Paul, bending forward, his eyes close to hers, was waiting expectantly, insistently, for her to speak, when suddenly they were startled by a step on the gravel path before them, and they both looked up to see Laurence Sybert, cigarette in hand, stroll around the corner of the ilex walk. As his eye fell upon them he stopped like a man shot, and for a breathless instant the three faced one another. Then, with a quick rigidity of his whole figure, he bowed an apology and wheeled about. Marcia turned from red to white and snatched her hand away.
Paul watched her a moment with an angry light growing in his eyes. ‘You are in love with Laurence Sybert!’ he whispered.
Marcia shrank back in the corner and hid her face against the back of the seat.
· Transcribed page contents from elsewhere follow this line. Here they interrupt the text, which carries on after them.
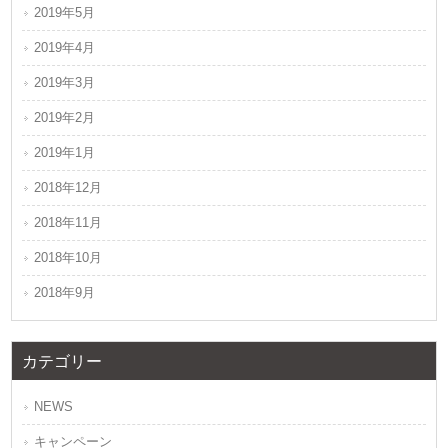
2019年5月
2019年4月
2019年3月
2019年2月
2019年1月
2018年12月
2018年11月
2018年10月
2018年9月
カテゴリー
NEWS
キャンペーン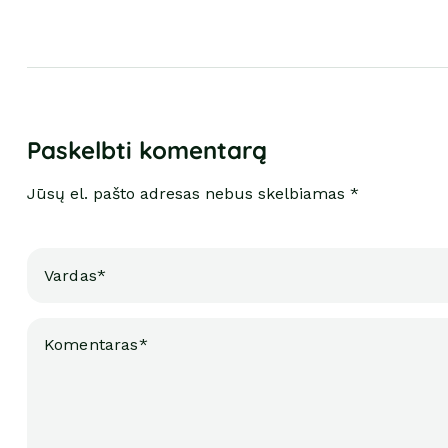
Paskelbti komentarą
Jūsų el. pašto adresas nebus skelbiamas *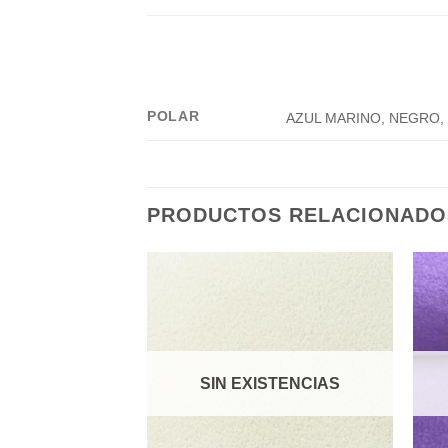
POLAR
AZUL MARINO, NEGRO,
PRODUCTOS RELACIONADO
STENCIAS
SIN EXISTENCIAS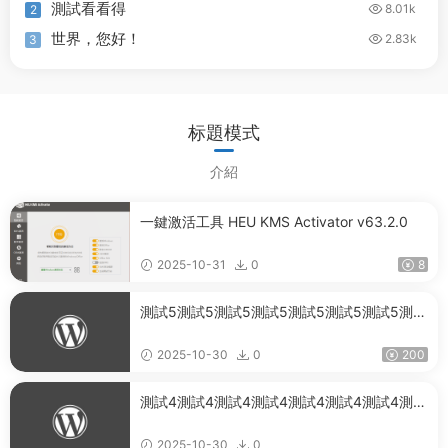
測試看看得
8.01k
2
世界，您好！
2.83k
3
标題模式
介紹
一鍵激活工具 HEU KMS Activator v63.2.0
2025-10-31
0
8
測試5測試5測試5測試5測試5測試5測試5測試
5測試5測試5測試5測試5測試5測試5測試5測
試5測試5測試5測試5測試5測試5測試5測試5
2025-10-30
0
200
測試5測試5測試5
測試4測試4測試4測試4測試4測試4測試4測試
4測試4測試4測試4測試4測試4測試4測試4
2025-10-30
0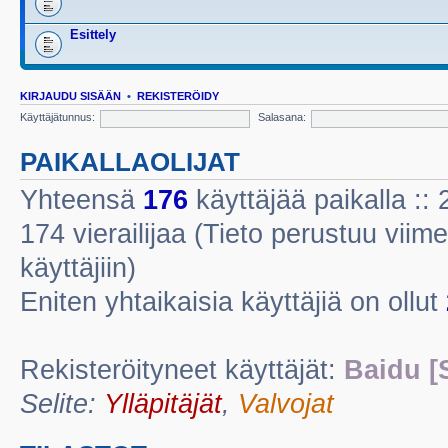
Esittely
KIRJAUDU SISÄÄN
•
REKISTERÖIDY
Käyttäjätunnus:
Salasana:
PAIKALLAOLIJAT
Yhteensä
176
käyttäjää paikalla :: 2
174 vierailijaa (Tieto perustuu viime
käyttäjiin)
Eniten yhtaikaisia käyttäjiä on ollut
Rekisteröityneet käyttäjät:
Baidu [
Selite:
Ylläpitäjät
,
Valvojat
Paul bent over her.
‘Look at me,’ he cried; ‘tell me it’s not true. You can’t do it! You’ve been deceiving me. You’ve been lying! Oh, yes, I know you’ve been very careful not to make any promises in so many words, but you’ve made them in other ways, and I believed you. I’ve been fool enough to think you in earnest, and all the time you’ve been amusing yourself!’
Marcia raised her eyes to his. ‘Paul, I haven’t. You are mistaken. I don’t know how I’ve changed; I can’t explain. That day in the cloister I thought I liked you very much. And if Margaret hadn’t come in, perhaps—I wouldn’t have deceived you for a moment, and you know it.’